When social interactions amongst birds are absent or inadequate, abnormal social behaviour may develop. For example, a study regarding parrots that had been isolated in cages demonstrated that most birds showing this social deprivation had significant behavioural disturbances, such as aggressive behaviour, feather picking, self-mutilation, restlessness, screaming, apathetic behavior, and stereotypies.[34] Cannibalism often occurs in large animal husbandry systems, which are usually impoverished environments with a lack of opportunities.[35] In addition, studies of caged canaries have revealed two common stereotypies.[21] These include spot picking, where birds repeatedly touch a particular spot in the environment with the tip of their beak, and route tracing, a pacing behaviour associated with physical restrictions in movement imposed by the cage. The absence of song learning in zebra finches has also been implicated as a behavioural abnormality.[36] In these birds, the social interaction of a young male with his song tutor is important for normal song development. Without the stimulus, the song, which is necessary for mating behavior, will not be learned.

Researchers have analyzed ways to alleviate some abnormal behaviours in caged birds. Presenting these birds with novel stimuli e.g. a mirror or plastic birds, and social stimuli, such as a brief view of a bird in another cage, significantly reduced stereotypies.[37] In addition, it has been suggested that keeping caged birds in pairs or small groups may reduce the development of abnormal behaviours, however, little quantitative evidence has thus far been collected to support this claim.[34]
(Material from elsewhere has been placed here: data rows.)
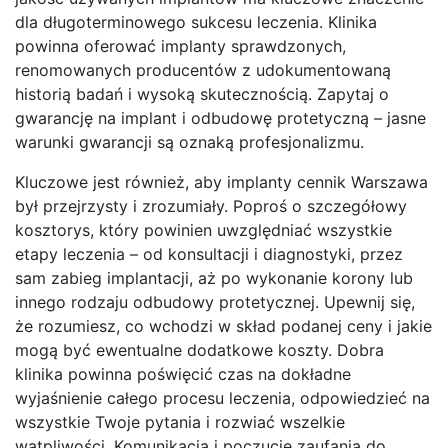
dla długoterminowego sukcesu leczenia. Klinika
powinna oferować implanty sprawdzonych,
renomowanych producentów z udokumentowaną
historią badań i wysoką skutecznością. Zapytaj o
gwarancję na implant i odbudowę protetyczną – jasne
warunki gwarancji są oznaką profesjonalizmu.
Kluczowe jest również, aby implanty cennik Warszawa
był przejrzysty i zrozumiały. Poproś o szczegółowy
kosztorys, który powinien uwzględniać wszystkie
etapy leczenia – od konsultacji i diagnostyki, przez
sam zabieg implantacji, aż po wykonanie korony lub
innego rodzaju odbudowy protetycznej. Upewnij się,
że rozumiesz, co wchodzi w skład podanej ceny i jakie
mogą być ewentualne dodatkowe koszty. Dobra
klinika powinna poświęcić czas na dokładne
wyjaśnienie całego procesu leczenia, odpowiedzieć na
wszystkie Twoje pytania i rozwiać wszelkie
wątpliwości. Komunikacja i poczucie zaufania do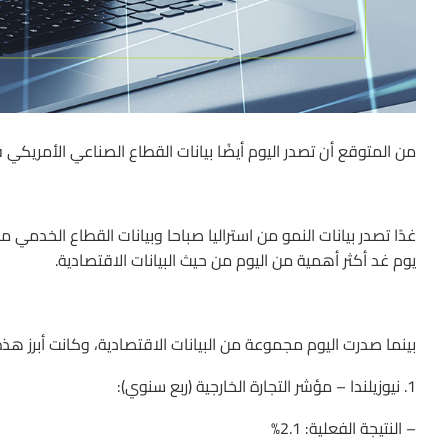
من المتوقع أن تصدر اليوم أيضًا بيانات القطاع الصناعي الأمريكي في الساعة 5 مساءً ب
غدًا تصدر بيانات النمو من استراليا صباحا وبيانات القطاع الخدمي م
يوم غد أكثر أهمية من اليوم من حيث البيانات الاقتصادية.
بينما صدرت اليوم مجموعة من البيانات الاقتصادية، وكانت أبرز هذه 
1. نيوزيلندا – مؤشر التجارة الخارجية (ربع سنوي):
– النتيجة الفعلية: 2.1%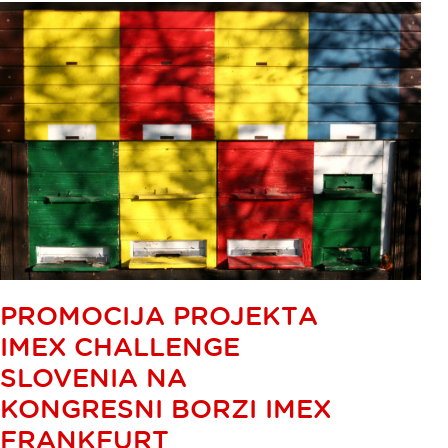
PROMOCIJA PROJEKTA
IMEX CHALLENGE
SLOVENIA NA
KONGRESNI BORZI IMEX
FRANKFURT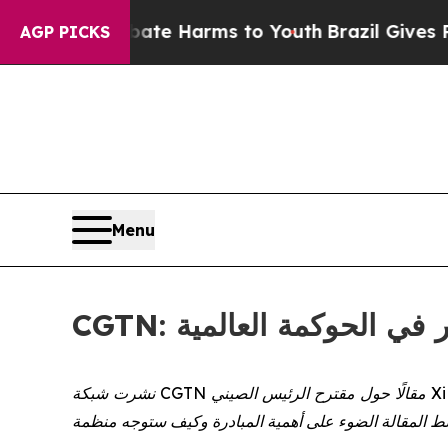
und to Abate Harms to Youth
Brazil Gives Parents
AGP PICKS
Menu
بر في الحوكمة العالمية
نشرت شبكة CGTN مقالًا حول مقترح الرئيس الصيني Xi Jinping لمبادرة الحوكمة العالمية خلال اجتماع "SCO Plus". وباعتبارها المبادرة العالمية الرئيسية الرابعة التي تقترحها الصين،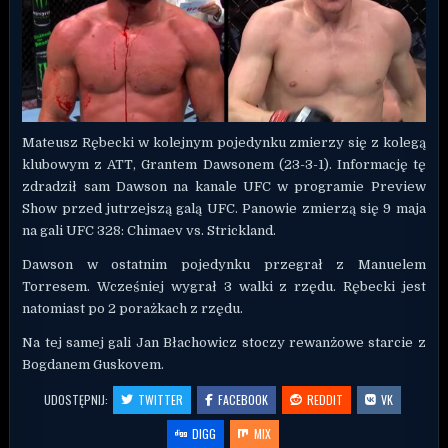
Mateusz Rębecki w kolejnym pojedynku zmierzy się z kolegą
klubowym z ATT, Grantem Dawsonem (23-3-1). Informację tę
zdradził sam Dawson na kanale UFC w programie Preview
Show przed jutrzejszą galą UFC. Panowie zmierzą się 9 maja
na gali
UFC 328: Chimaev vs. Strickland
.
Dawson w ostatnim pojedynku przegrał z Manuelem
Torresem. Wcześniej wygrał 3 walki z rzędu. Rębecki jest
natomiast po 2 porażkach z rzędu.
Na tej samej gali
Jan Błachowicz
stoczy rewanżowe starcie z
Bogdanem Guskovem
.
UDOSTĘPNIJ:
TWITTER
FACEBOOK
REDDIT
VK
DIGG
MIX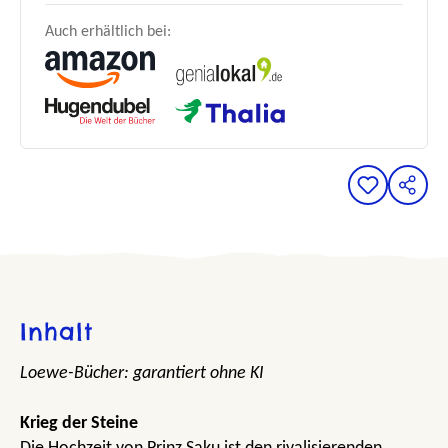
Auch erhältlich bei:
Inhalt
Loewe-Bücher: garantiert ohne KI
Krieg der Steine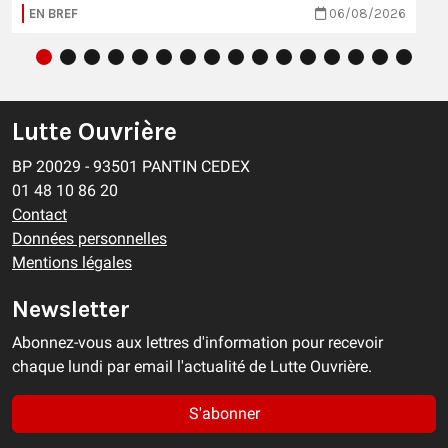
EN BREF
06/08/2026
Lutte Ouvrière
BP 20029 - 93501 PANTIN CEDEX
01 48 10 86 20
Contact
Données personnelles
Mentions légales
Newsletter
Abonnez-vous aux lettres d'information pour recevoir
chaque lundi par email l'actualité de Lutte Ouvrière.
S'abonner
In addition to the abnormal behaviours exhibited as a result of commercialized captivity such as for poultry, there also exist problematic behaviours that occur as a function of the social deprivation associated with domestication. Social deprivation is the prevention or reduction of normal interaction between an individual and others in their species.[38] Currently the dominant method for rearing domesticated birds is "hand-rearing" which requires chicks be separated from their parents for periods of time up to several months.[39] The social deprivation associated with this technique of upbringing is one of the most detrimental forms of social deprivation since even short-term disruptions in parental care can cause extreme abnormal behaviour in the affected young.[39] For example, normal sexual and habitat imprinting is altered in both male and female birds as a result of maternal separation, as well as individual ability to adapt to stressors within the environment.[39] Neophobia is the avoidance of novel objects in the environment and is diminished with social deprivation and maternal separation.[39] A lack of neophobia can decrease probability of survival due to the affected animal's lack of hesitation to approach potentially dangerous stimuli. Moreover, many juveniles require a song tutor to accomplish the song learning necessary for successful mating practices.[40] Therefore, socially deprived juveniles may exhibit abnormal vocal and consequent mating behaviours which may be detrimental to their survival.

It is important to note that once established, these abnormal behaviours are often not transformable.[40] There is presently little research regarding a solution to the abnormality caused by captivity in birds; however, it has been suggested that keeping domesticated caged birds in small groups or pairs may reduce the likelihood of developing abnormal behaviours.[41]